BEGIN RECORDS TO PROCESS
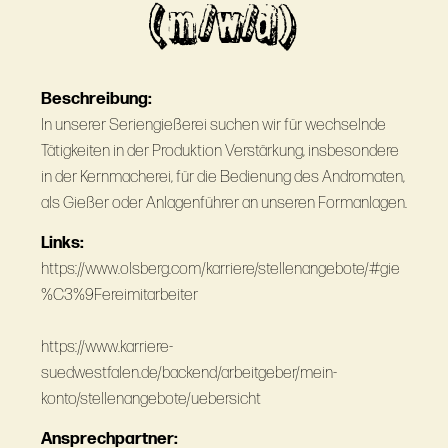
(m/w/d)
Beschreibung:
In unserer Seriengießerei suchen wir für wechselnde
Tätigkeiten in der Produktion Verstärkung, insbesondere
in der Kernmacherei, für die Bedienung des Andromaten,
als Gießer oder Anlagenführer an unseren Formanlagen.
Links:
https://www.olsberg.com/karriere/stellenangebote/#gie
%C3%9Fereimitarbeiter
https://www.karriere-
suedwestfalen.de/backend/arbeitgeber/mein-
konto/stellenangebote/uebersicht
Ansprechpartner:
END RECORDS TO PROCESS
### [PROBLEM STATEMENT]
Please return every line in the data that includes the string "https".

### [WRITTEN SOLUTION]
https://www.olsberg.com/karriere/stellenangebote/#gie
https://www.karriere-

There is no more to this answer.